The real Clinton story: 1988

Hidden stories about the Clintons and the state that created them

Conservative Democrats
begin a series of nearly 100 meetings held at the home of Pam Harriman to plot strategy for the takeover of the Democratic Party. Donors cough up $1,000 to attend and Harriman eventually raises $12 million for her kind of Democrat. The right-wing Dems will eventually settle on Bill Clinton as their presidential choice.

Charles Black, a prosecutor for Polk County, which includes drug center Mena, meets with Governor Clinton and asks for assistance in a probe of illegal activities. "His response," Mr. Black will tell CBS News later, "was that he would get a man on it and get back to me. I never heard back."

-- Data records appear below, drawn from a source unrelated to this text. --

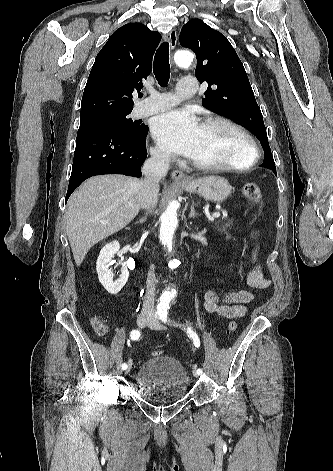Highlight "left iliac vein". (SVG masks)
<instances>
[{"label": "left iliac vein", "instance_id": "1", "mask_svg": "<svg viewBox=\"0 0 333 471\" xmlns=\"http://www.w3.org/2000/svg\"><path fill=\"white\" fill-rule=\"evenodd\" d=\"M149 326L153 329H163V326L160 324V322L154 318H151V321L149 322ZM193 375L195 377H198L199 374H197V372H193Z\"/></svg>", "mask_w": 333, "mask_h": 471}]
</instances>
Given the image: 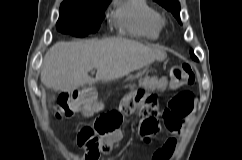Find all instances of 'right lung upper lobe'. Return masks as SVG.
<instances>
[{
  "mask_svg": "<svg viewBox=\"0 0 242 160\" xmlns=\"http://www.w3.org/2000/svg\"><path fill=\"white\" fill-rule=\"evenodd\" d=\"M93 0H64V2H76V3H84Z\"/></svg>",
  "mask_w": 242,
  "mask_h": 160,
  "instance_id": "1",
  "label": "right lung upper lobe"
}]
</instances>
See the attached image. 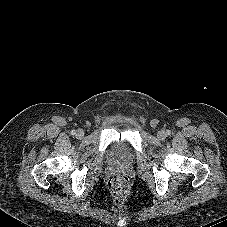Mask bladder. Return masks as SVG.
<instances>
[{
    "instance_id": "1",
    "label": "bladder",
    "mask_w": 227,
    "mask_h": 227,
    "mask_svg": "<svg viewBox=\"0 0 227 227\" xmlns=\"http://www.w3.org/2000/svg\"><path fill=\"white\" fill-rule=\"evenodd\" d=\"M111 157L119 162H127L132 157L131 149L124 142L116 143L111 148Z\"/></svg>"
}]
</instances>
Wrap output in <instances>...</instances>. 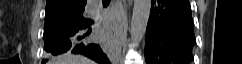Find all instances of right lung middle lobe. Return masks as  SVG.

Following pressure from then-Arkansas Rep. Bill Alexander, the General Accounting Office opens a probe in April 1988; within four months, the inquiry is shut down by the National Security Council, according to a later report by Micah Morrison of the Wall Street Journal. Several congressional subcommittee inquiries sputter and stop.

The Senate Committee on Foreign Relations issues a report that describes the seriousness of the Barry Seal disaster. That report says, "Law enforcement officials were furious that their undercover operation was revealed and agents' lives jeopardized because one individual in the U.S. government - Lt. Col. Oliver North- decided to play politics with the issue . . . Associates of Seal, who operated aircraft service businesses at the Mena, Arkansas airport, were also targets of grand jury probes into narcotics trafficking. Despite the availability of evidence sufficient for an indictment on money laundering charges and over the strong protests of state and federal law enforcement officials, the cases were dropped." According to journalist Philip Weiss, "In 1988, Bill Clinton chose not to run for the presidency, in part out of fear of personal disclosure about his sex life. The story goes--and now we are into rumor/recollection, but it's persuasive--that Hillary Clinton was angry that he had bowed out and wanted a divorce. She compiled a divorce file with her friend, lawyer Vince Foster, involving a number of women in Arkansas. Ultimately she dropped the plan.